◆ **Data for analysis**

———

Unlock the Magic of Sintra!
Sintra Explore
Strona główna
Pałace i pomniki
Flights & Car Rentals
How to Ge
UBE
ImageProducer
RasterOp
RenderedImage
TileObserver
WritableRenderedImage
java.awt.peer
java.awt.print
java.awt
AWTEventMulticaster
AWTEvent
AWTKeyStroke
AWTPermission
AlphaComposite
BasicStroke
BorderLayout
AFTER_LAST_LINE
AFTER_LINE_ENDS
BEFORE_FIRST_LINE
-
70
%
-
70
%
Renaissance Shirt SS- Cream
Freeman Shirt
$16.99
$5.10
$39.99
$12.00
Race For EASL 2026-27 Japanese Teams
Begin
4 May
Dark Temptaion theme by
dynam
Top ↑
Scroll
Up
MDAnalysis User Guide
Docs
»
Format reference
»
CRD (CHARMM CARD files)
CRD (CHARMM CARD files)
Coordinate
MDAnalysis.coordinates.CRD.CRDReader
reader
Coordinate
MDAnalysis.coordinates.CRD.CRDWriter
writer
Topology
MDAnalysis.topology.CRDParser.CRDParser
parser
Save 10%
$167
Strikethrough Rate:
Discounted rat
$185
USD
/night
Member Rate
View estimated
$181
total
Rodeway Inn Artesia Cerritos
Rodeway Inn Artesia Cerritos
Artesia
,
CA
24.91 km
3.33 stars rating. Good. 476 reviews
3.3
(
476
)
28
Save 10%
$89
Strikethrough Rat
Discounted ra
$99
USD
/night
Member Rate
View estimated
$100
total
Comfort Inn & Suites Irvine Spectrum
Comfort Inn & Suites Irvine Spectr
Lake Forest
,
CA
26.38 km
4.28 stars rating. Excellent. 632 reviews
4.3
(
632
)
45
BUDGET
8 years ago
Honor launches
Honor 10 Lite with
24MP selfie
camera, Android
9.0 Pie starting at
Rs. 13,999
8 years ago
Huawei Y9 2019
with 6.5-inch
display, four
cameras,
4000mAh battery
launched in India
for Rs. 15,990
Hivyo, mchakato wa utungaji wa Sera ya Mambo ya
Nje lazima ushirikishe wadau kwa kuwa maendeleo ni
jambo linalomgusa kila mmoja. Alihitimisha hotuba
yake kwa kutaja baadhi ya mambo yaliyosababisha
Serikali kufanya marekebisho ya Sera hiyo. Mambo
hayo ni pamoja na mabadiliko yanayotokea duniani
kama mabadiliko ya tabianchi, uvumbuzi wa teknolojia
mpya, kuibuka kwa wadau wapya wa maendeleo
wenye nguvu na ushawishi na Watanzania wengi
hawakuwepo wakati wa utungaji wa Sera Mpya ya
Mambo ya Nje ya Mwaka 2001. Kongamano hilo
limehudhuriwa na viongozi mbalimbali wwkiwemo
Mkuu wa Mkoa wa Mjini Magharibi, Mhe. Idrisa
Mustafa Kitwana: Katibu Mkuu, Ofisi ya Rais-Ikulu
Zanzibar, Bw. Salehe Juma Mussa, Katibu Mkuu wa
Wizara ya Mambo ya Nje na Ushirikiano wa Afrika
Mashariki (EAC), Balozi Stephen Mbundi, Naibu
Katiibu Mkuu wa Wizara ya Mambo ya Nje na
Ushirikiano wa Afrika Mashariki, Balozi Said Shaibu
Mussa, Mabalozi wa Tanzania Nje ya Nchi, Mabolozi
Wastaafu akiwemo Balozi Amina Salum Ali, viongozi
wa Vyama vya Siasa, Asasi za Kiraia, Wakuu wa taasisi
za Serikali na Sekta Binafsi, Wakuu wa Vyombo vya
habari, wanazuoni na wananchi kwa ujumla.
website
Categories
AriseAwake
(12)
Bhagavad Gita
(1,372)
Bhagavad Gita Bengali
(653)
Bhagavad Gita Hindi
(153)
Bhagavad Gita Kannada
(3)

———

Once you have counted the lines of the material that include "Irvine", give only that number.

◆ **Solution to this problem**
2